Encourage students to live-tweet events, films, presentations, etc. Instead of having students simply watch media and events (either synchronously or asynchronously), why not have them actively engage by live-tweeting? In “Live-Tweeting Assignments: To Use or Not to Use?“, Adeline Koh (@adelinekoh)
explores some of the benefits and drawbacks to one of my most successful teaching exercises using Twitter—getting students to “live tweet” films. “Live tweeting” basically means tweeting as students are watching the film, either by reporting on or commenting on what they are viewing. I’ve tried this with documentaries, films of famous speakers giving lectures, and feature films. Every single time this activity has massively increased student engagement and learning. You can see a sample assignment I’ve used here and and student reactions to the activity here.
Other possibilities for live-tweeting might include events such as speeches and presidential debates. Imagine having students, say, live-tweet and fact-check this Wednesday night’s Republican presidential debate. They could also analyze the social media strategies of various candidates (so check out…if you dare… @realDonaldTrump, or @BernieSanders).
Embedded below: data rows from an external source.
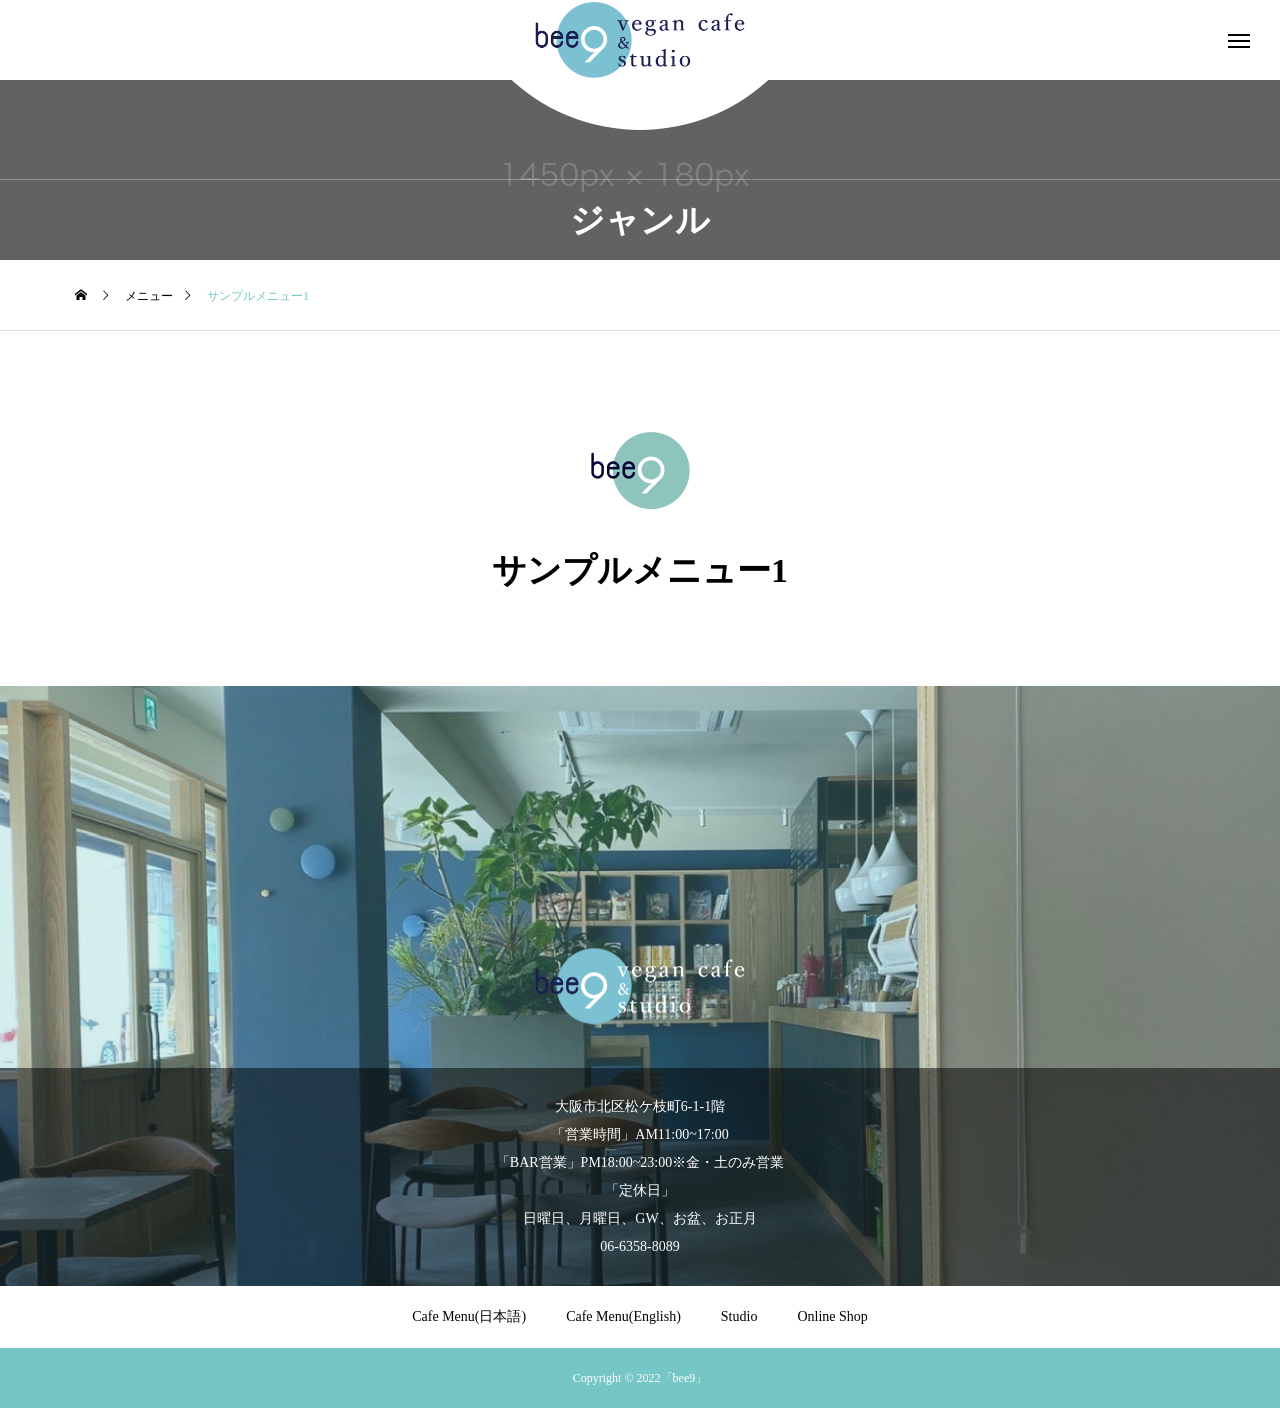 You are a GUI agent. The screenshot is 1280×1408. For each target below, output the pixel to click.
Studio (739, 1316)
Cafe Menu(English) (623, 1316)
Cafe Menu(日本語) (469, 1316)
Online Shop (832, 1316)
Use Twitter in foreign language and culture instruction and study abroad. Twitter offers many possibilities for students to practice foreign language communication and learn about world cultures from different perspectives. Students can easily begin to connect with native speakers in the target language and practice sentence composition in real-time chat situations. Vivian Finch (@vivianfinch) describes her experience using Twitter with her German class:
My first foray into using Twitter with my German students stemmed from an excitement generated from personal use of the micro-blogging site. I found I could easily plug into a community of individuals that I perhaps didn’t know, but with whom I shared common interests. It was this community feeling combined with the potential for authentic target language communication that led me to begin using Twitter in my introductory German courses. The 140 characters gave my introductory level students just enough space to communicate with me, each other, and the world at large in German, and all at their own pace, both outside and inside the classroom. The students were able to create their own community centered on learning German and learning about German culture, and, to a certain extent, took ownership of their own learning process.
Finch has gone on to even more ambitious activities, as she discusses in “‘Adventures in Twitter Fiction’: Student Generated Digital Storytelling and the Foreign Language Classroom.” In this project students collaboratively and emergently create characters and a storyline to write a Twitter short story in German. A story hashtag pulls all of the tweets into one stream. Students creatively use their German, and also think critically about the short story genre.
There are just a few examples that might help you to start generating some ideas. Of course there are also practical issues to consider, such as how to evaluate and assess Twitter and other social media activities, properly structuring assignments and establishing clear expectations, dealing with possible student resistance, and taking into account possible student concerns regarding privacy and intellectual property. So come and join the conversation this week at the workshop and online.